LOUISVILLE, Ky - Five UofL Health employees - three doctors and two nurses - stood proudly in front of the gathered press, having achieved something groundbreaking for the second time in less than one month. 

What You Need To Know

  • UofL Health employees received their booster vaccines Tuesday.

  • The hospital is referring to the frontline workers as the "Pfizer Five"

  • 2,000 vaccines have been given and there are 5,000 doses ready to be administered

  • The goal is to have 12,000 workers vaccinated by the end of January

A hospital administrator introduced them as, "The Pfizer Five," drawing reserved laughs from the quintuple. 

They were selected as the first Kentucky recipients of the company's COVID-19 vaccine three weeks prior and returned Monday to be first in the commonwealth to get the required second "booster" shot.

"I speak for most of this group, that we're really ecstatic for the opportunity to start the end of the beginning, so to speak," said Chief Medical Officer Jason Smith, MD. "You know, we’ve got a lot of work still left to do in front of us. But this, I think, represents, since the first time we got this vaccine, that we’ve been able to make an impact."

Smith is right about having work left to do. Jefferson County still sits firmly in a critical caseload zone, according to the commonwealth's health cabinet.

Mohamed Saad, MD, has watched three co-workers get infected, as his ICU treats patients in dire need. He said we need to keep our guard up.

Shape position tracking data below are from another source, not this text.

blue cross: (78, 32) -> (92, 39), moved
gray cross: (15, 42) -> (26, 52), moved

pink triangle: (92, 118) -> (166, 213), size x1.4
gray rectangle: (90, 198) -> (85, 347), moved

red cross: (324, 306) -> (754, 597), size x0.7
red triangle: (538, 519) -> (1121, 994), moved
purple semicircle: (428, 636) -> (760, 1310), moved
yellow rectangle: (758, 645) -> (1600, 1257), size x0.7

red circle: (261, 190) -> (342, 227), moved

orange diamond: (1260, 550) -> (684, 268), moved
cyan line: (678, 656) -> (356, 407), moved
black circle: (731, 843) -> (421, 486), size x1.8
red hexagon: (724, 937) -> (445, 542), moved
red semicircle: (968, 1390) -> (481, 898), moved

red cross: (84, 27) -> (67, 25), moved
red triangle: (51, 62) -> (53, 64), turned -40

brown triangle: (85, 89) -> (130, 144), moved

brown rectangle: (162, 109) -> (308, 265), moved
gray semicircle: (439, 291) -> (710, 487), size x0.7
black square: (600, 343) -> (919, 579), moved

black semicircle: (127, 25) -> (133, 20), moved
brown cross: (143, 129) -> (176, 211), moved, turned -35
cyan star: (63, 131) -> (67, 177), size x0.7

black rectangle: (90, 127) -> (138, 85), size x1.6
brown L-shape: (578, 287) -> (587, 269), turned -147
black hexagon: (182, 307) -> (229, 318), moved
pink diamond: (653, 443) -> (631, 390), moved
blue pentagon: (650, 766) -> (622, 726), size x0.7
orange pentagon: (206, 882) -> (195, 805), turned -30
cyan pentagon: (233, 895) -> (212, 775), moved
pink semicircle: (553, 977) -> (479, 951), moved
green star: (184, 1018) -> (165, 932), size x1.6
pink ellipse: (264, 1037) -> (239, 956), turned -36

"We don’t really know a lot of long term sequelae of this disease," Saad explained. "There is a lot of information that we are going to be learning about the long term. So, these patients will survive, but they’re not normal."

For Valerie Briones-Pryor, MD, getting the vaccine hasn’t changed her mindset.

"Having immunity, or having this shot in me, I mean, I don’t think it’s going to make me change how I’ve been these last few months because I’m still the surrogate family member for a lot of these patients, because they can’t have a visitor. It’s me and the nurses and the staff that are at their bedside, so, I’ll continue to do that."

With nearly 2,000 doses given to staff already and 5,000 more on hand, Smith hopes to all 7,500 staff considered front-line as quickly as they can make appointments.

Following Monday's inoculations, he announced a goal to vaccinate all 12,000 workers under the UofL Health banner by the end of January.